Substrate/periphyton based aquaculture
In the Indian sub-continent, fertilization is widely used to increase pond fish production. Hickling (1962) and Hepher (1988) demonstrated that fish production in fertilized ponds does not increase in direct proportion to increased fertilizer application. In other words, fish yield does not increase beyond a certain level of fertilization. It has also been shown that only about 30 percent of manure / fertilizer input is converted into harvestable product and the rest is lost to the sediments, effluent water and the atmosphere (Acosta et al., 1994; Beveridge et al., 1994; Olah et al., 1994). Azim et al. (2001a) reported that conversion of nutrients to harvestable products in ponds can be improved by adoption of periphyton based production. Periphyton production in ponds is enhanced through the provision of substrata such as bamboo poles (Figures 5a and b), and rohu has been found to be the most suitable species for periphyton based production systems (Azim et al., 2002a).

Two mechanisms have been proposed for higher levels of fish production in periphyton based systems. Firstly, that the additional shelter provided by the substrata allows for a reduction in metabolic cost and a greater proportion of resources to flow into fish production and secondly, that the additional primary and benthic production fostered by the artificial substrata support a new food web, part of which ends up in fish biomass (Miller and Falace, 2000). Further, it has been suggested that filter feeding on phytoplankton is unlikely to provide the micro-nutrient and energy requirements of most herbivorous fishes (including rohu) and that larger food items, such as benthic algae and algal detritus that grow on the bamboo poles are required to provide the additional complement of nutrients required by the fish (Dempster et al., 1993; Dempster et al., 1995). Further, it has been demonstrated that periphyton improves the water quality in ponds (Umesh et al., 1999; Ramesh et al., 1999; Azim et al., 2002b; Milstein et al., 2003; Mridula et al., 2005).

Several studies have demonstrated that production of rohu in periphyton based pond systems is significantly higher (18–200 percent) in comparison to control ponds (Wahab et al., 1999; Umesh et al., 1999; Ramesh et al., 1999; Azim et al., 2001a). Azim et al. (2001b) reported that fish production levels of 5 000 kg/ha can be achieved without supplementary feeding by providing substrata for periphyton  that is equivalent to the pond surface area and fertilizing with cow manure at 4,500 kg/ha, urea at 150 kg/ha and Triple Super Phosphate at 150 kg/ha. In a later study, Azim et al. (2004) showed that by adding periphyton substrata equivalent to 50 percent, 75 percent and 100 percent of the pond surface area increased fish production by 114 percent, 168 percent and 209 percent, respectively, compared to the control.
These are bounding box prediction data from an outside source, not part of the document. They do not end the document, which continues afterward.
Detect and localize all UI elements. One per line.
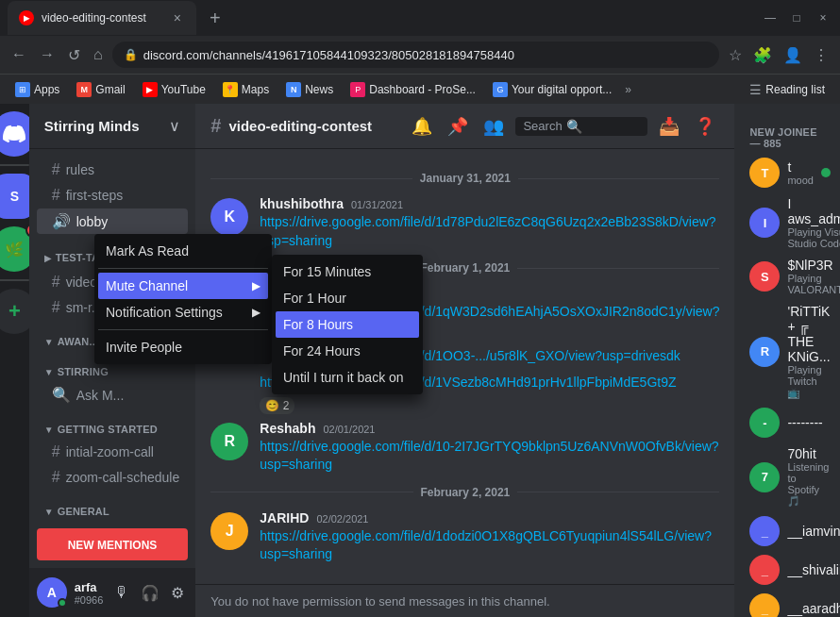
forward-button[interactable]: → [36,46,59,63]
member-item[interactable]: - -------- [742,404,832,442]
channel-name: zoom-call-schedule [66,470,181,485]
search-box[interactable]: Search 🔍 [515,117,647,136]
category-getting-started[interactable]: ▼ getting started [29,409,196,439]
maps-icon: 📍 [223,82,238,97]
member-item[interactable]: S $NlP3R Playing VALORANT [742,254,832,299]
refresh-button[interactable]: ↺ [64,46,84,64]
channel-header-name: video-editing-contest [228,118,372,134]
server-name-header[interactable]: Stirring Minds ∨ [29,104,196,149]
menu-icon[interactable]: ⋮ [810,42,832,68]
member-item[interactable]: I I aws_admin Playing Visual Studio Code [742,192,832,253]
close-button[interactable]: × [814,8,832,27]
mark-as-read-label: Mark As Read [106,243,189,258]
inbox-icon[interactable]: 📥 [655,112,683,141]
online-indicator [821,168,831,177]
mute-15-minutes-item[interactable]: For 15 Minutes [276,258,419,285]
bookmark-dashboard[interactable]: P Dashboard - ProSe... [343,80,483,99]
mute-until-off-item[interactable]: Until I turn it back on [276,364,419,391]
new-tab-button[interactable]: + [202,8,228,29]
category-general[interactable]: ▼ general [29,491,196,521]
member-item[interactable]: R 'RiTTiK + ╔ THE KNiG... Playing Twitch… [742,300,832,403]
date-line [210,178,412,179]
bookmark-gmail-label: Gmail [95,83,125,96]
bookmark-youtube-label: YouTube [161,83,206,96]
invite-people-menu-item[interactable]: Invite People [98,334,268,360]
address-bar[interactable]: 🔒 discord.com/channels/41961710584410932… [112,42,719,68]
channel-item-rules[interactable]: # rules [37,158,189,182]
member-name: __aaradhaya_ [787,601,840,616]
member-avatar: R [749,337,780,367]
server-icon-s1[interactable]: S [0,174,29,219]
notification-bell-icon[interactable]: 🔔 [408,112,436,141]
settings-button[interactable]: ⚙ [167,580,188,606]
close-tab-button[interactable]: × [170,8,185,27]
message-link[interactable]: https://drive.google.com/file/d/1dodzi0O… [260,528,712,562]
add-server-button[interactable]: + [0,289,29,334]
lock-icon: 🔒 [124,48,138,61]
extensions-icon[interactable]: 🧩 [749,42,776,68]
member-item[interactable]: _ __aaradhaya_ [742,590,832,617]
window-controls: — □ × [761,8,832,27]
back-button[interactable]: ← [8,46,30,63]
member-item[interactable]: T t mood [742,154,832,192]
pin-icon[interactable]: 📌 [444,112,472,141]
member-info: __shivaliii__ [787,562,840,577]
date-line [518,178,720,179]
mute-24-hours-item[interactable]: For 24 Hours [276,338,419,364]
channel-item-ask[interactable]: 🔍 Ask M... [37,382,189,408]
browser-tab[interactable]: ▶ video-editing-contest × [8,1,196,35]
message-time: 02/01/2021 [323,424,375,435]
member-avatar: I [749,208,780,238]
message-link[interactable]: https://drive.google.com/file/d/10-2I7JG… [260,439,718,473]
mute-1h-label: For 1 Hour [283,291,346,306]
invite-people-label: Invite People [106,340,182,355]
mark-as-read-menu-item[interactable]: Mark As Read [98,238,268,264]
mute-8-hours-item[interactable]: For 8 Hours [276,311,419,338]
bookmark-google[interactable]: G Your digital opport... [485,80,619,99]
bottom-bar-text: You do not have permission to send messa… [210,594,549,609]
new-mentions-button[interactable]: NEW MENTIONS [37,528,189,560]
bookmark-youtube[interactable]: ▶ YouTube [135,80,213,99]
channel-item-lobby[interactable]: 🔊 lobby [37,208,189,234]
more-bookmarks-button[interactable]: » [621,83,635,96]
minimize-button[interactable]: — [761,8,780,27]
star-icon[interactable]: ☆ [725,42,746,68]
bookmark-gmail[interactable]: M Gmail [69,80,132,99]
member-avatar: _ [749,516,780,546]
notification-settings-menu-item[interactable]: Notification Settings ▶ [98,299,268,325]
bookmark-maps[interactable]: 📍 Maps [215,80,277,99]
gmail-icon: M [76,82,92,97]
deafen-button[interactable]: 🎧 [137,580,163,606]
date-divider: January 31, 2021 [195,164,734,192]
mute-channel-menu-item[interactable]: Mute Channel ▶ [98,273,268,299]
discord-home-button[interactable] [0,111,29,157]
member-item[interactable]: _ __iamvinny__ [742,512,832,550]
home-button[interactable]: ⌂ [90,46,107,63]
server-icon-s2[interactable]: 🌿 6 [0,226,29,272]
bookmark-apps[interactable]: ⊞ Apps [8,80,67,99]
user-controls: 🎙 🎧 ⚙ [110,580,188,606]
member-item[interactable]: _ __shivaliii__ [742,551,832,589]
channel-search-icon: 🔍 [52,386,71,404]
reaction[interactable]: 😊 2 [260,396,719,413]
member-item[interactable]: 7 70hit Listening to Spotify 🎵 [742,442,832,511]
member-name: __iamvinny__ [787,524,840,539]
reading-list-button[interactable]: ☰ Reading list [742,80,832,99]
bookmarks-bar: ⊞ Apps M Gmail ▶ YouTube 📍 Maps N News P… [0,74,840,104]
help-icon[interactable]: ❓ [691,112,719,141]
channel-item-zoom-schedule[interactable]: # zoom-call-schedule [37,465,189,490]
mute-1-hour-item[interactable]: For 1 Hour [276,285,419,311]
mute-submenu[interactable]: For 15 Minutes For 1 Hour For 8 Hours Fo… [272,255,423,394]
channel-item-intial-zoom[interactable]: # intial-zoom-call [37,440,189,464]
mute-button[interactable]: 🎙 [110,580,133,606]
channel-item-first-steps[interactable]: # first-steps [37,183,189,208]
message-link[interactable]: https://drive.google.com/file/d/1d78Pdu2… [260,214,715,248]
online-status-indicator [58,598,67,608]
profile-icon[interactable]: 👤 [780,42,806,68]
member-status: Playing Twitch 📺 [787,364,830,399]
context-menu[interactable]: Mark As Read Mute Channel ▶ Notification… [94,234,272,364]
members-icon[interactable]: 👥 [479,112,508,141]
bookmark-news[interactable]: N News [278,80,341,99]
maximize-button[interactable]: □ [787,8,806,27]
date-text: February 2, 2021 [421,486,511,499]
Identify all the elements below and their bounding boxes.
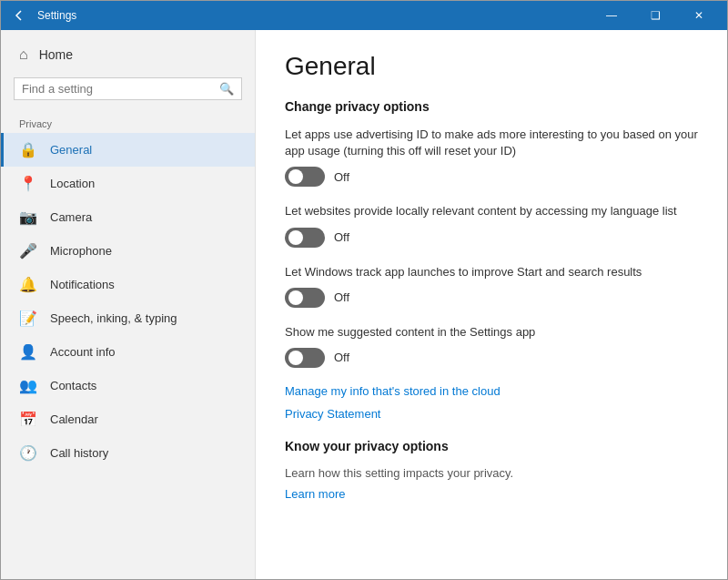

Wahab et al. (1999) and Milstein et al. (2003) concluded that the use of periphyton based systems, using suitable material such as bamboo poles, and stocking the pond with a bottom feeding species in conjunction with filter feeders hold significant advantages for farmers in resource poor areas or countries. However, Wahab et al. (1999) added the caveat that the economics of the technology should be evaluated before recommending it to resource poor farmers.